Penone has described "Idee di pietra” as a manifestation of the forces of gravity and light, which act on trees and humans equally. The artist has said that “the need and the search for balance, which exists in every living being to counteract the force of gravity, is evident in every step and in every small action of our lives.”
Meanwhile, “Untitled (Lamp/Bear)” will be located on Simmons Quad near Ashamu Dance Studio, and is set for installation during the third week of June. The 23-foot-tall sculpture depicts an enormous baby-blue teddy bear that is physically combined with an outsized black desk lamp with a functioning light.
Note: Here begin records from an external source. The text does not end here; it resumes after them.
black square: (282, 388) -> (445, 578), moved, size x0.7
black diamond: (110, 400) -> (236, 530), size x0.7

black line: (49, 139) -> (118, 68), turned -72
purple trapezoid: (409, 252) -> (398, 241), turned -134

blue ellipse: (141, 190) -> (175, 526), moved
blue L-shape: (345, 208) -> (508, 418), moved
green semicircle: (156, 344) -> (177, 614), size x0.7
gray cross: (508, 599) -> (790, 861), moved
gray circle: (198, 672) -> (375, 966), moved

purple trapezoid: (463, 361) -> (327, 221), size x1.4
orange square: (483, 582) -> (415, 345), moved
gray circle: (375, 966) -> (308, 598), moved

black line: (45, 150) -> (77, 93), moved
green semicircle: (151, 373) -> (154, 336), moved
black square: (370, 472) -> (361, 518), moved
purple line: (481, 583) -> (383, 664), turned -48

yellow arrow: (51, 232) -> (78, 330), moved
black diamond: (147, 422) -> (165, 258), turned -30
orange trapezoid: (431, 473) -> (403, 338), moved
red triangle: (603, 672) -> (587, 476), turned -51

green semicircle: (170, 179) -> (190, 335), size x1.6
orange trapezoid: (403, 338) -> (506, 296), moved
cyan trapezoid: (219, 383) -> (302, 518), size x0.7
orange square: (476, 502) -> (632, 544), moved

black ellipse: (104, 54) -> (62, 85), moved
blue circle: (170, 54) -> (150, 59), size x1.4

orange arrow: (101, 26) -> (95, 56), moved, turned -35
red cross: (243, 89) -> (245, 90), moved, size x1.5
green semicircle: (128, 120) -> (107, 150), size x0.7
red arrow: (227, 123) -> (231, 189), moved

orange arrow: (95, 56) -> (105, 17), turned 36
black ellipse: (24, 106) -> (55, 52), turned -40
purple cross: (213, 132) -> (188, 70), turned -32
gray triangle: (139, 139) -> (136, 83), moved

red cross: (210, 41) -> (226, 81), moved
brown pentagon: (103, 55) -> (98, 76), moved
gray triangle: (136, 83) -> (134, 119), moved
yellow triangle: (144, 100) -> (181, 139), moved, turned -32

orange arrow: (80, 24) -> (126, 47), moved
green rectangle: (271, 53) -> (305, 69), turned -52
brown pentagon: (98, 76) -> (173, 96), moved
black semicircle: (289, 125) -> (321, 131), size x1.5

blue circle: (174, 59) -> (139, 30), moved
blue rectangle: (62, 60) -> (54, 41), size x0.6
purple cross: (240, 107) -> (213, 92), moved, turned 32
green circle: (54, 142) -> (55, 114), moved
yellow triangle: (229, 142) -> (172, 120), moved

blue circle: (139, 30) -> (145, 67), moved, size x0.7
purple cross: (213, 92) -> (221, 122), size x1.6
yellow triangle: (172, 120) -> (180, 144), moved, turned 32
The bear, which looks like a child’s plush toy, has a stainless steel interior framework and is part of an edition of three – the other two versions of the sculpture are yellow, and one was previously installed in front of the Seagram Building on Park Avenue in Manhattan.
The piece is part of a series that Fischer, a Swiss artist, describes as exploring “the inner mechanics of duality” that interrogates “what happens when two specific objects meet in an imagined space.” Conklin said Fischer’s work “is rooted in playfulness, with an element of irreverence.” Audacious and humorous, Conklin said, “the sculpture is a nostalgic and larger-than-life presence.” It joins the lineage of sculptures referencing Brown University’s mascot, the Kodiak bear.
The long-term loans of “Idee di pietra” and “Untitled (Lamp/Bear)” – each will be on campus for five years –come to Brown through the work of the Public Art Committee, which is dedicated to making public art part of the day-to-day experience of campus and to enriching the cultural, intellectual and scholarly life of the University and the broader communities.